All the entries need to be duplicated exactly, with the pictures omitted.

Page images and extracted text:
┌────────

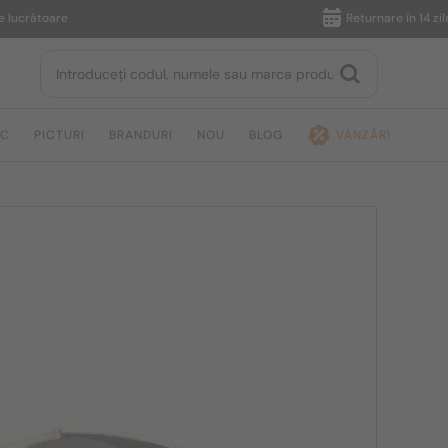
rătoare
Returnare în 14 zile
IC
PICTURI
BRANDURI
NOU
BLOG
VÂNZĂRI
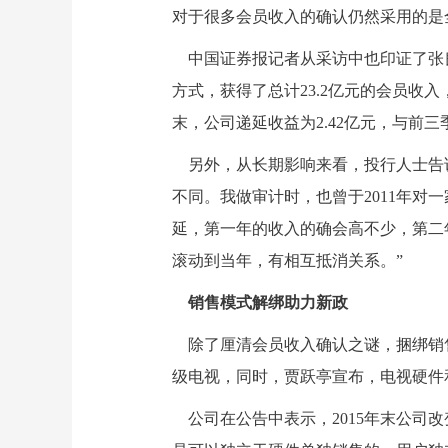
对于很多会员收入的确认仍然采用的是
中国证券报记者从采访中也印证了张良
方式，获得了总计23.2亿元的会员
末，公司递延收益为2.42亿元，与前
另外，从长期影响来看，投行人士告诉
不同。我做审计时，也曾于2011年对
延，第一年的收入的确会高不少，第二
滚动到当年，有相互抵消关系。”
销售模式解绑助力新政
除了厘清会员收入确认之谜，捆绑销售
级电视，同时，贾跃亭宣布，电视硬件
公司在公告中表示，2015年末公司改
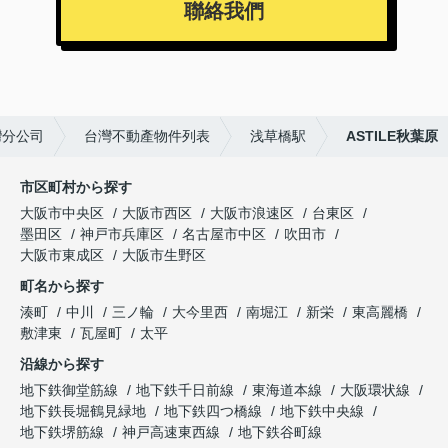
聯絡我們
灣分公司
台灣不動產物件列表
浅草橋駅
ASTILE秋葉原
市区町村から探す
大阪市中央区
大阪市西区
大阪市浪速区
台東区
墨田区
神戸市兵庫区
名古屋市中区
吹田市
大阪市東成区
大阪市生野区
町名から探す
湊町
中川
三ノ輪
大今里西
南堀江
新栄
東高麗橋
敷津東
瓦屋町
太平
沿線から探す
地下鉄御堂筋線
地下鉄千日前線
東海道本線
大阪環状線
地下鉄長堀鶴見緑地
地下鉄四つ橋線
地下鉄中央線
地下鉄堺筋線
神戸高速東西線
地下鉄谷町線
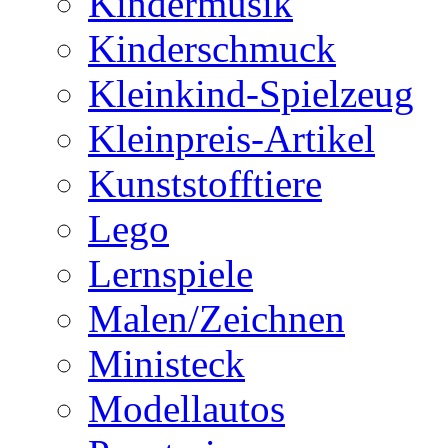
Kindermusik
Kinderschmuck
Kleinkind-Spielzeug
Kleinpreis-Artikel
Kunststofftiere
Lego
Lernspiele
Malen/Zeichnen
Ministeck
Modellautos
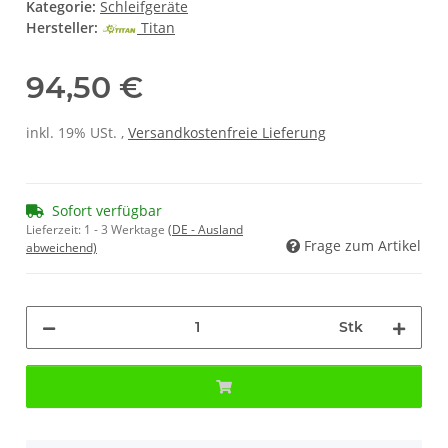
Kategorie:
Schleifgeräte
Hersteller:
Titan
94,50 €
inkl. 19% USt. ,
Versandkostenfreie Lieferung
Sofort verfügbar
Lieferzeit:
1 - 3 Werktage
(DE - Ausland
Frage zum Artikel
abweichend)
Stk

└────────

REPLY TO THE TASK →
rătoare
Returnare în 14 zile
IC
PICTURI
BRANDURI
NOU
BLOG
VÂNZĂRI
对于很多会员收入的确认仍然采用的是
中国证券报记者从采访中也印证了张良
方式，获得了总计23.2亿元的会员
末，公司递延收益为2.42亿元，与前
另外，从长期影响来看，投行人士告诉
不同。我做审计时，也曾于2011年对
延，第一年的收入的确会高不少，第二
滚动到当年，有相互抵消关系。”
销售模式解绑助力新政
除了厘清会员收入确认之谜，捆绑销售
级电视，同时，贾跃亭宣布，电视硬件
公司在公告中表示，2015年末公司改
聯絡我們
灣分公司
台灣不動產物件列表
浅草橋駅
ASTILE秋葉原
市区町村から探す
大阪市中央区
大阪市西区
大阪市浪速区
台東区
墨田区
神戸市兵庫区
名古屋市中区
吹田市
大阪市東成区
大阪市生野区
町名から探す
湊町
中川
三ノ輪
大今里西
南堀江
新栄
東高麗橋
敷津東
瓦屋町
太平
沿線から探す
地下鉄御堂筋線
地下鉄千日前線
東海道本線
大阪環状線
地下鉄長堀鶴見緑地
地下鉄四つ橋線
地下鉄中央線
地下鉄堺筋線
神戸高速東西線
地下鉄谷町線
Kindermusik
Kinderschmuck
Kleinkind-Spielzeug
Kleinpreis-Artikel
Kunststofftiere
Lego
Lernspiele
Malen/Zeichnen
Ministeck
Modellautos
Kategorie:
Schleifgeräte
Hersteller:
Titan
94,50 €
inkl. 19% USt. ,
Versandkostenfreie Lieferung
Sofort verfügbar
Lieferzeit:
1 - 3 Werktage
(DE - Ausland
Frage zum Artikel
abweichend)
Stk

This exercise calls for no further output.